PROMPT:
Pictures are not part of the answer. Write out exactly the lines from the one containing "имеют официальной категории." through the end of the material below.

'''

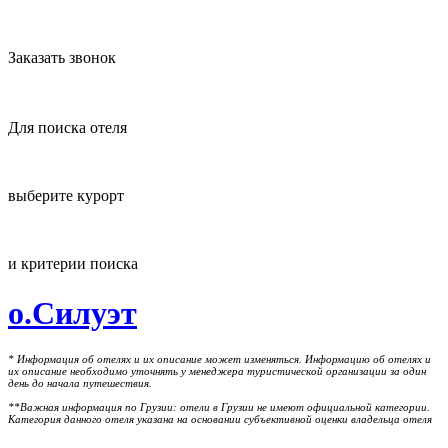
Заказать звонок
Для поиска отеля
выберите курорт
и критерии поиска
о.Силуэт
* Информация об отелях и их описание может изменяться. Информацию об отелях и
их описание необходимо уточнять у менеджера туристической организации за один
день до начала путешествия.
**Важная информация по Грузии: отели в Грузии не имеют официальной категории.
Категория данного отеля указана на основании субъективной оценки владельца отеля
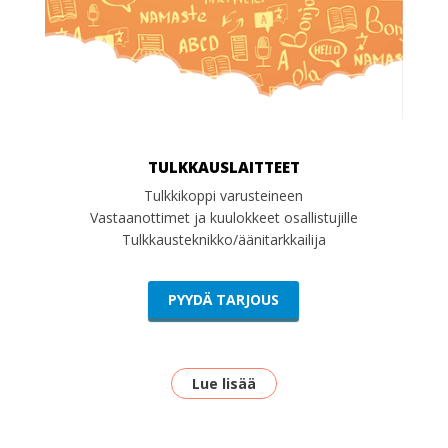
TULKKAUSLAITTEET
Tulkkikoppi varusteineen
Vastaanottimet ja kuulokkeet osallistujille
Tulkkausteknikko/äänitarkkailija
PYYDÄ TARJOUS
Lue lisää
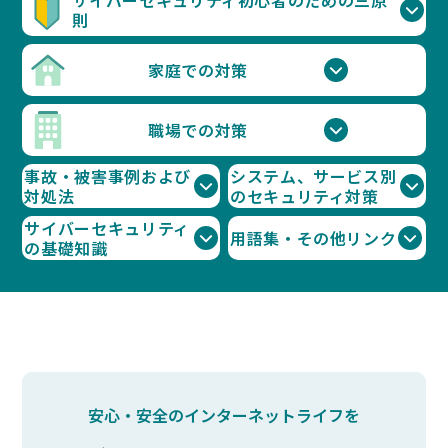
サイバーセキュリティ初心者のための三原
則
家庭での対策
職場での対策
事故・被害事例および
システム、サービス別
対処法
のセキュリティ対策
サイバーセキュリティ
用語集・その他リンク
の基礎知識
安心・安全のインターネットライフを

'''

SOLUTION FOR THIS PROBLEM:
**Важная информация по Грузии: отели в Грузии не имеют официальной категории.
Категория данного отеля указана на основании субъективной оценки владельца отеля
TULKKAUSLAITTEET
Tulkkikoppi varusteineen
Vastaanottimet ja kuulokkeet osallistujille
Tulkkausteknikko/äänitarkkailija
PYYDÄ TARJOUS
Lue lisää
サイバーセキュリティ初心者のための三原
則
家庭での対策
職場での対策
事故・被害事例および
システム、サービス別
対処法
のセキュリティ対策
サイバーセキュリティ
用語集・その他リンク
の基礎知識
安心・安全のインターネットライフを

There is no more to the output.